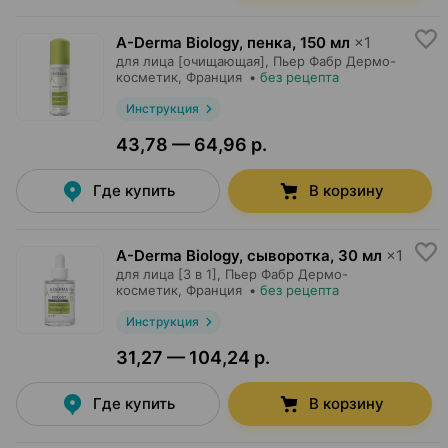
A-Derma Biology, пенка
,
150 мл
×
1
для лица [очищающая],
Пьер Фабр Дермо-
косметик
, Франция
•
без рецепта
Инструкция
43,78 — 64,96 р.
Где купить
В корзину
A-Derma Biology, сыворотка
,
30 мл
×
1
для лица [3 в 1],
Пьер Фабр Дермо-
косметик
, Франция
•
без рецепта
Инструкция
31,27 — 104,24 р.
Где купить
В корзину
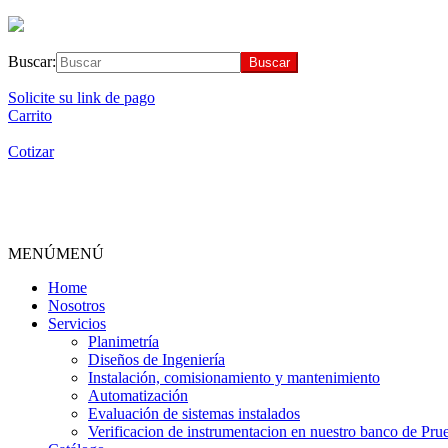
Buscar:
Solicite su link de pago
Carrito
Cotizar
MENÚ
MENÚ
Home
Nosotros
Servicios
Planimetría
Diseños de Ingeniería
Instalación, comisionamiento y mantenimiento
Automatización
Evaluación de sistemas instalados
Verificacion de instrumentacion en nuestro banco de Pru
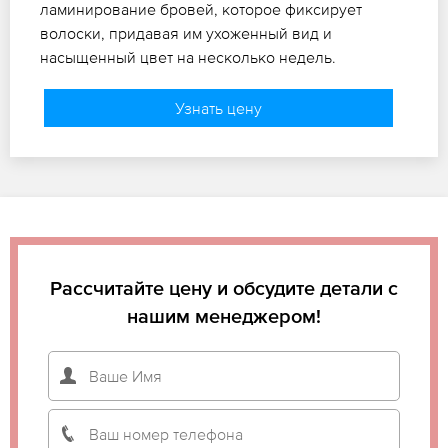
ламинирование бровей, которое фиксирует
волоски, придавая им ухоженный вид и
насыщенный цвет на несколько недель.
Узнать цену
Рассчитайте цену и обсудите детали с
нашим менеджером!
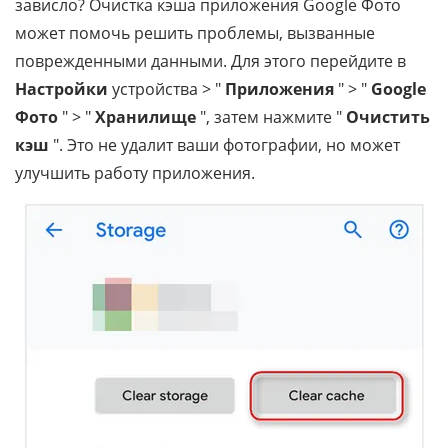
зависло? Очистка кэша приложения Google Фото
может помочь решить проблемы, вызванные
поврежденными данными. Для этого перейдите в
Настройки
устройства > "
Приложения
" > "
Google
Фото
" > "
Хранилище
", затем нажмите "
Очистить
кэш
". Это не удалит ваши фотографии, но может
улучшить работу приложения.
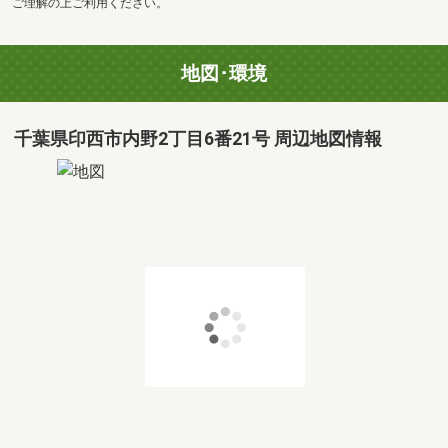
ご理解の上ご利用ください。
地図･環境
千葉県印西市内野2丁目6番21号 周辺地図情報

### TASK STATEMENT
Everything in the records goes into your answer exactly, except the pictures.

### COMPLETED EXERCISE
A-Derma Biology, пенка
,
150 мл
×
1
для лица [очищающая],
Пьер Фабр Дермо-
косметик
, Франция
•
без рецепта
Инструкция
43,78 — 64,96 р.
Где купить
В корзину
A-Derma Biology, сыворотка
,
30 мл
×
1
для лица [3 в 1],
Пьер Фабр Дермо-
косметик
, Франция
•
без рецепта
Инструкция
31,27 — 104,24 р.
Где купить
В корзину
Buscar:
Solicite su link de pago
Carrito
Cotizar
MENÚ
MENÚ
Home
Nosotros
Servicios
Planimetría
Diseños de Ingeniería
Instalación, comisionamiento y mantenimiento
Automatización
Evaluación de sistemas instalados
Verificacion de instrumentacion en nuestro banco de Pru
ламинирование бровей, которое фиксирует
волоски, придавая им ухоженный вид и
насыщенный цвет на несколько недель.
Узнать цену
Рассчитайте цену и обсудите детали с
нашим менеджером!
зависло? Очистка кэша приложения Google Фото
может помочь решить проблемы, вызванные
поврежденными данными. Для этого перейдите в
Настройки
устройства > "
Приложения
" > "
Google
Фото
" > "
Хранилище
", затем нажмите "
Очистить
кэш
". Это не удалит ваши фотографии, но может
улучшить работу приложения.
ご理解の上ご利用ください。
地図･環境
千葉県印西市内野2丁目6番21号 周辺地図情報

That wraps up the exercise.